─── Records for this exercise

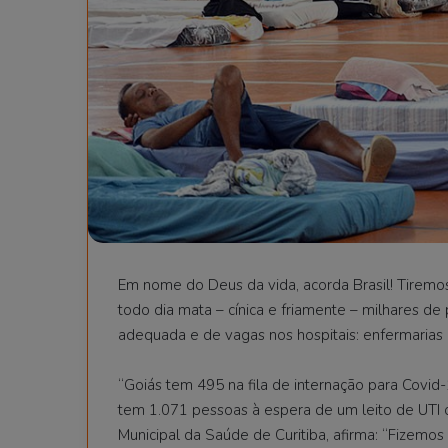
Em nome do Deus da vida, acorda Brasil! Tiremo
todo dia mata – cínica e friamente – milhares de
adequada e de vagas nos hospitais: enfermarias 
“Goiás tem 495 na fila de internação para Covid
tem 1.071 pessoas à espera de um leito de UTI o
Municipal da Saúde de Curitiba, afirma: “Fizemos 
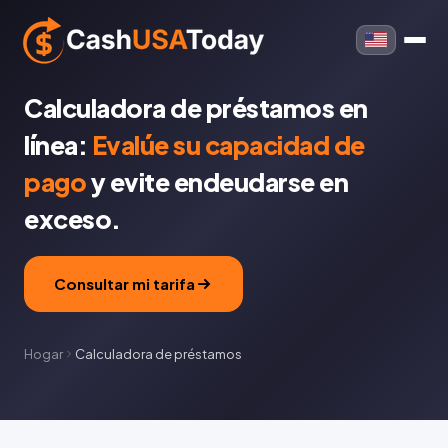
Calculadora de préstamos en
línea:
Evalúe su capacidad de
pago
y evite endeudarse en
exceso.
Consultar mi tarifa
Hogar
Calculadora de préstamos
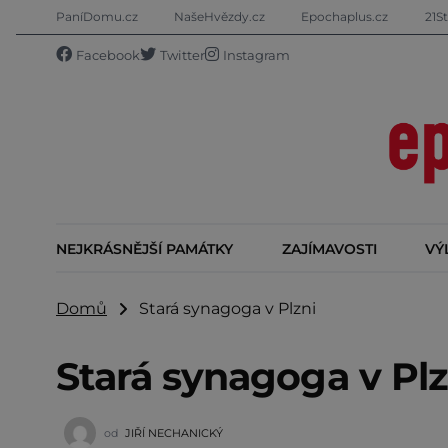
PaníDomu.cz
NašeHvězdy.cz
Epochaplus.cz
21St
Facebook
Twitter
Instagram
NEJKRÁSNĚJŠÍ PAMÁTKY
ZAJÍMAVOSTI
VÝ
Domů
Stará synagoga v Plzni
Stará synagoga v Plz
od
JIŘÍ NECHANICKÝ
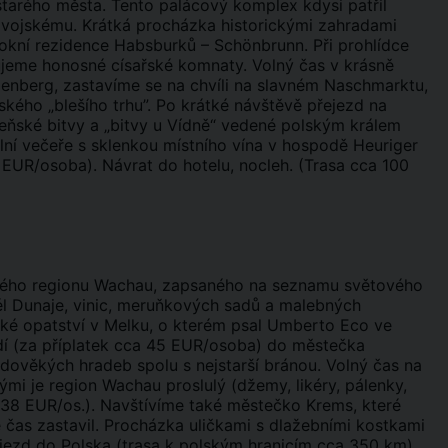
starého města. Tento palácový komplex kdysi patřil
vojskému. Krátká procházka historickými zahradami
rokní rezidence Habsburků – Schönbrunn. Při prohlídce
ujeme honosné císařské komnaty. Volný čas v krásně
nberg, zastavíme se na chvíli na slavném Naschmarktu,
kého „blešího trhu”. Po krátké návštěvě přejezd na
eňské bitvy a „bitvy u Vídně“ vedené polským králem
lní večeře s sklenkou místního vína v hospodě Heuriger
8 EUR/osoba). Návrat do hotelu, nocleh. (Trasa cca 100
bného regionu Wachau, zapsaného na seznamu světového
l Dunaje, vinic, meruňkových sadů a malebných
ké opatství v Melku, o kterém psal Umberto Eco ve
dí (za příplatek cca 45 EUR/osoba) do městečka
edověkých hradeb spolu s nejstarší bránou. Volný čas na
mi je region Wachau proslulý (džemy, likéry, pálenky,
a 38 EUR/os.). Navštívíme také městečko Krems, které
čas zastavil. Procházka uličkami s dlažebními kostkami
jezd do Polska (trasa k polským hranicím cca 350 km).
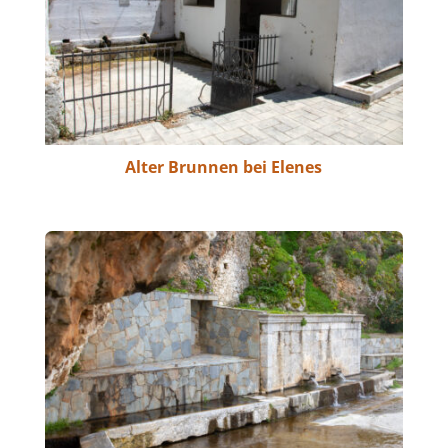
Alter Brunnen bei Elenes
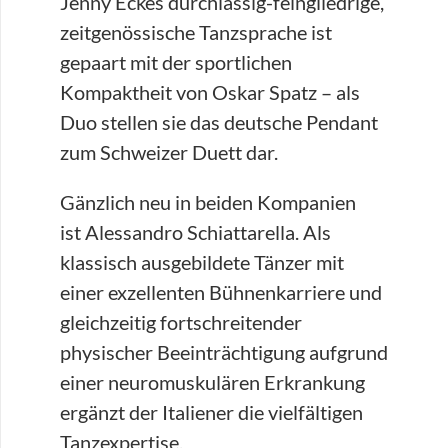
Jenny Eckes durchlässig-feingliedrige,
zeitgenössische Tanzsprache ist
gepaart mit der sportlichen
Kompaktheit von Oskar Spatz – als
Duo stellen sie das deutsche Pendant
zum Schweizer Duett dar.
Gänzlich neu in beiden Kompanien
ist Alessandro Schiattarella. Als
klassisch ausgebildete Tänzer mit
einer exzellenten Bühnenkarriere und
gleichzeitig fortschreitender
physischer Beeinträchtigung aufgrund
einer neuromuskulären Erkrankung
ergänzt der Italiener die vielfältigen
Tanzexpertise.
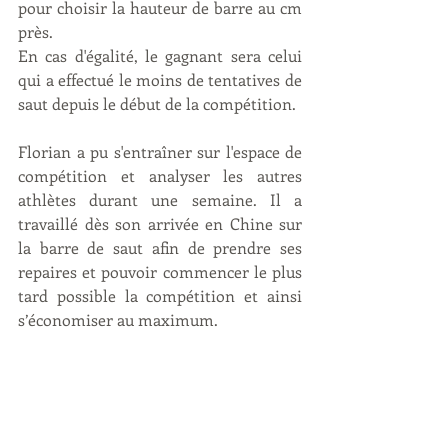
pour choisir la hauteur de barre au cm 
près.
En cas d'égalité, le gagnant sera celui 
qui a effectué le moins de tentatives de 
saut depuis le début de la compétition.
Florian a pu s'entraîner sur l'espace de 
compétition et analyser les autres 
athlètes durant une semaine. Il a 
travaillé dès son arrivée en Chine sur 
la barre de saut afin de prendre ses 
repaires et pouvoir commencer le plus 
tard possible la compétition et ainsi 
s’économiser au maximum.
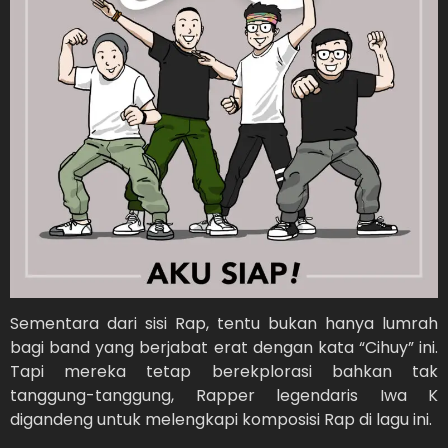
Sementara dari sisi Rap, tentu bukan hanya lumrah
bagi band yang berjabat erat dengan kata “Cihuy” ini.
Tapi mereka tetap berekplorasi bahkan tak
tanggung-tanggung, Rapper legendaris Iwa K
digandeng untuk melengkapi komposisi Rap di lagu ini.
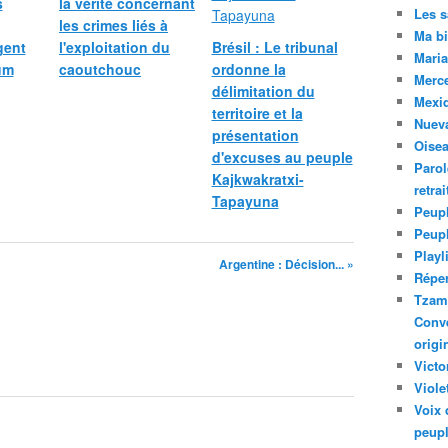
s
la vérité concernant
Les 
les crimes liés à
Ma bi
gent
l'exploitation du
Brésil : Le tribunal
Maria
um
caoutchouc
ordonne la
Merc
délimitation du
Mexiq
territoire et la
Nuev
présentation
Oise
d'excuses au peuple
Parol
Kajkwakratxi-
retra
Tapayuna
Peupl
Peup
Playl
Argentine : Décision... »
Réper
Tzam.
Conve
origi
Victo
Viole
Voix 
peupl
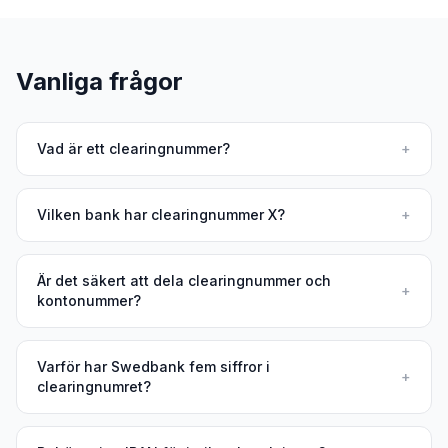
Vanliga frågor
Vad är ett clearingnummer?
+
Vilken bank har clearingnummer X?
+
Är det säkert att dela clearingnummer och
+
kontonummer?
Varför har Swedbank fem siffror i
+
clearingnumret?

──────

(Task description) Each line in the data that holds the word "préstamos" must be copied.

(Problem solution)
Calculadora de préstamos en
Calculadora de préstamos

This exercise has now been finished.